Motivation: Analyzing large-scale single-cell transcriptomic datasets generated using different technologies is challenging due to the presence of batch-specific systematic variations known as batch effects. Since biological and technological differences are often interspersed, detecting and accounting for batch effects in RNA-seq datasets are critical for effective data integration and interpretation. Low-dimensional embeddings, such as principal component analysis (PCA) are widely used in visual inspection and estimation of batch effects. Linear dimensionality reduction methods like PCA are effective in assessing the presence of batch effects, especially when batch effects exhibit linear patterns. However, batch effects are inherently complex and existing linear dimensionality reduction methods could be inadequate and imprecise in the presence of sophisticated nonlinear batch effects.

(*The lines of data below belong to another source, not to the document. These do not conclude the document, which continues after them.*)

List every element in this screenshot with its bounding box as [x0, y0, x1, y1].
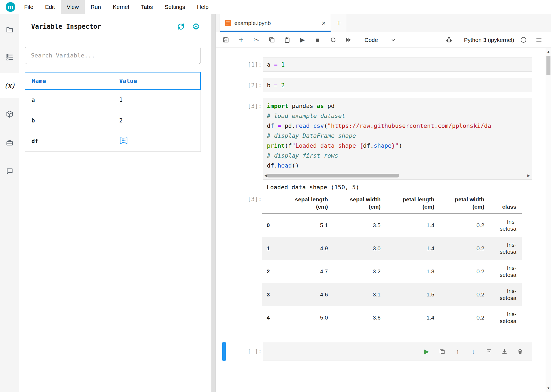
menu-settings[interactable]: Settings — [159, 0, 191, 14]
dataframe-table: sepal length(cm)sepal width(cm)petal len… — [262, 191, 522, 329]
cut-cells-button[interactable]: ✂ — [250, 34, 263, 46]
cell-type-dropdown[interactable]: Code — [364, 37, 396, 43]
dataframe-grid-icon[interactable] — [119, 137, 128, 144]
code-cell-1[interactable]: a = 1 — [263, 57, 532, 72]
dataframe-body: 05.13.51.40.2Iris-setosa14.93.01.40.2Iri… — [262, 214, 522, 329]
insert-cell-button[interactable]: + — [235, 34, 247, 46]
search-variable-input[interactable] — [25, 47, 201, 64]
activity-running[interactable] — [0, 47, 19, 67]
scroll-left-icon[interactable]: ◀ — [264, 173, 267, 177]
refresh-button[interactable] — [176, 21, 186, 32]
menu-help[interactable]: Help — [191, 0, 214, 14]
paste-cells-button[interactable] — [281, 34, 293, 46]
vertical-scroll-thumb[interactable] — [546, 56, 550, 75]
code-cell-3[interactable]: import pandas as pd# load example datase… — [263, 99, 532, 180]
tab-example-ipynb[interactable]: example.ipynb × — [220, 14, 331, 32]
menu-edit[interactable]: Edit — [39, 0, 61, 14]
variable-value-icon-cell — [113, 137, 201, 146]
restart-icon — [330, 37, 337, 43]
toolbar-menu-button[interactable] — [533, 34, 545, 46]
menu-file[interactable]: File — [18, 0, 39, 14]
add-icon: + — [239, 36, 244, 44]
variable-row: b 2 — [25, 110, 201, 131]
activity-chat[interactable] — [0, 162, 19, 181]
play-icon: ▶ — [424, 348, 429, 355]
insert-cell-below-icon — [501, 348, 508, 355]
horizontal-scrollbar[interactable]: ◀ ▶ — [263, 172, 532, 179]
output-prompt: [3]: — [216, 194, 262, 204]
variable-name: a — [25, 97, 113, 103]
input-prompt: [1]: — [216, 60, 262, 70]
activity-files[interactable] — [0, 20, 19, 39]
run-icon: ▶ — [300, 37, 305, 43]
dataframe-row: 45.03.61.40.2Iris-setosa — [262, 306, 522, 329]
variable-inspector-panel: Variable Inspector ⚙ Name Value a 1 — [19, 14, 211, 392]
panel-resizer[interactable] — [211, 14, 216, 392]
chevron-down-icon — [390, 37, 396, 43]
activity-variable-inspector[interactable]: (x) — [0, 73, 19, 98]
toolbar-right: Python 3 (ipykernel) — [443, 34, 545, 46]
variable-inspector-icon: (x) — [5, 81, 14, 90]
insert-cell-above-icon — [486, 348, 492, 355]
menu-tabs[interactable]: Tabs — [135, 0, 159, 14]
horizontal-scroll-thumb[interactable] — [267, 174, 399, 177]
vertical-scrollbar[interactable]: ▲ ▼ — [546, 48, 551, 392]
stdout-text: Loaded data shape (150, 5) — [267, 183, 359, 192]
menu-view[interactable]: View — [61, 0, 85, 14]
duplicate-icon — [439, 348, 445, 355]
code-cell-2[interactable]: b = 2 — [263, 78, 532, 92]
activity-bar: (x) — [0, 14, 19, 392]
variable-name: b — [25, 117, 113, 124]
notebook-icon — [225, 20, 231, 26]
new-tab-button[interactable]: + — [331, 14, 346, 32]
run-all-icon — [345, 37, 352, 43]
panel-title: Variable Inspector — [31, 23, 101, 30]
scroll-down-icon[interactable]: ▼ — [546, 385, 551, 391]
settings-button[interactable]: ⚙ — [191, 21, 201, 32]
variable-name: df — [25, 138, 113, 144]
variable-value: 1 — [113, 97, 201, 103]
kernel-name[interactable]: Python 3 (ipykernel) — [464, 37, 514, 43]
cell-move-down-button[interactable]: ↓ — [469, 347, 478, 356]
activity-extensions[interactable] — [0, 104, 19, 124]
variable-row: a 1 — [25, 90, 201, 110]
trash-icon — [517, 348, 523, 355]
interrupt-kernel-button[interactable]: ■ — [312, 34, 324, 46]
variable-row: df — [25, 131, 201, 152]
insert-cell-below-button[interactable] — [500, 347, 509, 356]
tab-bar: example.ipynb × + — [216, 14, 551, 32]
insert-cell-above-button[interactable] — [484, 347, 493, 356]
run-cell-button[interactable]: ▶ — [296, 34, 309, 46]
scroll-up-icon[interactable]: ▲ — [546, 48, 551, 55]
tab-label: example.ipynb — [234, 20, 271, 26]
dataframe-row: 05.13.51.40.2Iris-setosa — [262, 214, 522, 237]
cell-duplicate-button[interactable] — [438, 347, 447, 356]
dataframe-header-row: sepal length(cm)sepal width(cm)petal len… — [262, 191, 522, 214]
restart-kernel-button[interactable] — [327, 34, 339, 46]
variable-table: Name Value a 1 b 2 df — [25, 72, 201, 152]
debugger-button[interactable] — [443, 34, 455, 46]
jupyter-app: m File Edit View Run Kernel Tabs Setting… — [0, 0, 551, 392]
copy-icon — [269, 37, 275, 43]
run-all-cells-button[interactable] — [342, 34, 355, 46]
dataframe-row: 24.73.21.30.2Iris-setosa — [262, 260, 522, 283]
save-icon — [223, 37, 229, 43]
gear-icon: ⚙ — [192, 22, 200, 31]
copy-cells-button[interactable] — [266, 34, 278, 46]
app-logo: m — [3, 0, 18, 14]
up-arrow-icon: ↑ — [456, 348, 459, 355]
empty-code-cell[interactable]: ▶ ↑ ↓ — [263, 342, 532, 361]
cell-run-button[interactable]: ▶ — [422, 347, 431, 356]
cube-icon — [6, 110, 13, 118]
activity-toolbox[interactable] — [0, 133, 19, 152]
delete-cell-button[interactable] — [516, 347, 525, 356]
running-list-icon — [6, 53, 13, 61]
save-button[interactable] — [220, 34, 232, 46]
close-tab-icon[interactable]: × — [322, 20, 326, 27]
menu-run[interactable]: Run — [85, 0, 107, 14]
menu-kernel[interactable]: Kernel — [107, 0, 135, 14]
input-prompt: [ ]: — [216, 346, 262, 356]
scroll-right-icon[interactable]: ▶ — [527, 173, 530, 177]
notebook-scroll-area: [1]: a = 1 [2]: b = 2 [3]: import pandas… — [216, 48, 551, 392]
cell-move-up-button[interactable]: ↑ — [453, 347, 462, 356]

Results: We present Batch Effect Estimation using Nonlinear Embedding (BEENE), a deep nonlinear auto-encoder network which is specially tailored to generate an alternative lower dimensional embedding suitable for both linear and nonlinear batch effects. BEENE simultaneously learns the batch and biological variables from RNA-seq data, resulting in an embedding that is more robust and sensitive than PCA embedding in terms of detecting and quantifying batch effects. BEENE was assessed on a collection of carefully controlled simulated datasets as well as biological datasets, including two technical replicates of mouse embryogenesis cells, peripheral blood mononuclear cells from three largely different experiments and five studies of pancreatic islet cells.
Availability and implementation: BEENE is freely available as an open source project at https://github.com/ashiq24/BEENE.
© The Author(s) 2023. Published by Oxford University Press.